### Task instructions
For the material below, return exactly the lines starting at the one holding "GARMIN Venu 4の外観" and ending at the one holding "カラーは41mmがBlack、Lunar Gold、Periwinkleの3色", counting both as part of the range.

[Raw data Boundary: Start]

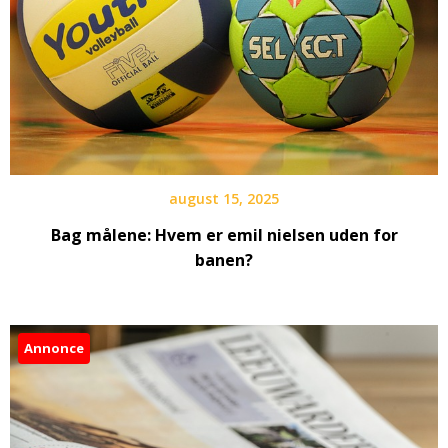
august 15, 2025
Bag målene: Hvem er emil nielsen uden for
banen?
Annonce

[Raw data Boundary: End]
[Raw data Boundary: Start]

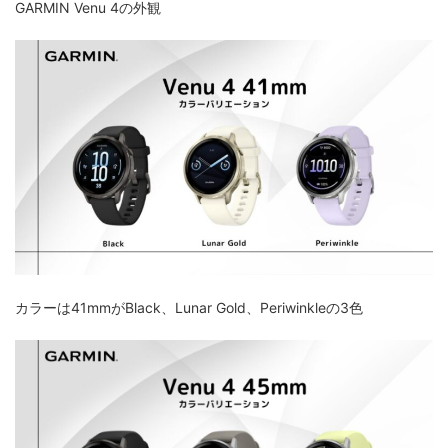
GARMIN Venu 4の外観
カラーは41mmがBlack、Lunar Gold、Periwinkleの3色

[Raw data Boundary: End]

### Task solution
GARMIN Venu 4の外観
カラーは41mmがBlack、Lunar Gold、Periwinkleの3色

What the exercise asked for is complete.